Smiling benignly, Donata gripped Margo’s arm and hustled her to the cracked door of th
e drying hut.
“Bone-Grinder has brought his friends, just as he promised. Have a look. ...” She shoved Margo forward, giving her no choice but to stare out at the terrifying sight before her. “Sword Breaker will take you on his ship and then you’ll be rid of me.” Donata stepped close, lifted a lock of Margo’s hair, and rubbed the strands between her fingers. “I tried to seduce him myself once, but he prefers fair women.
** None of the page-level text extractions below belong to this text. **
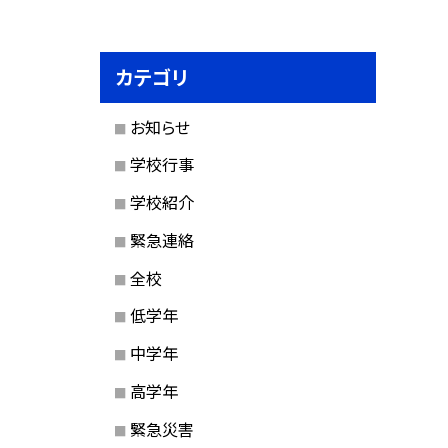
カテゴリ
お知らせ
学校行事
学校紹介
緊急連絡
全校
低学年
中学年
高学年
緊急災害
He’ll make the journey to the slave market in Dublin enjoyable for you. Many women say he’s a good—”
“He’s a devil.” Margo whipped her head around and glared at the other woman. “I’ll kill myself before I’d let him touch me.” She snarled the words, not even sure where they’d come from.
Unfortunately, she wasn’t feeling strong and courageous enough to fight the smaller woman.
Donata held a wicked dagger at Margo’s side.
And she’d nicked her more than once. Margo’s gown was already red-drenched at the middle, her hips and belly sticky with warm blood. Thank goodness, the cuts were only flesh wounds, nothing deep.
Still. . .
She didn’t want to provoke her captor into doing anything worse.
And now . . .
She stared out at the loch, terror sluicing her. There were so many ships, a whole Norse fleet, and with more racing in from the horizon.
They filled the sea in every direction.
With their high, beast-headed prows and narrow lines, they looked as beautiful and proud as they were frightening. They flew across the waves, their flashing oars ripping the water and sending up great plumes of spray. And each ship was filled with mailed and helmeted men.
Men who loved to fight.
And they were coming to take her to a slave market.
On the journey south, Donata had gleefully told Margo that female slaves rarely lived more than a few days. Some survived a week or two, at most. The Viking shipmaster or warlord used them, then the crew and other men until there was nothing left of the woman.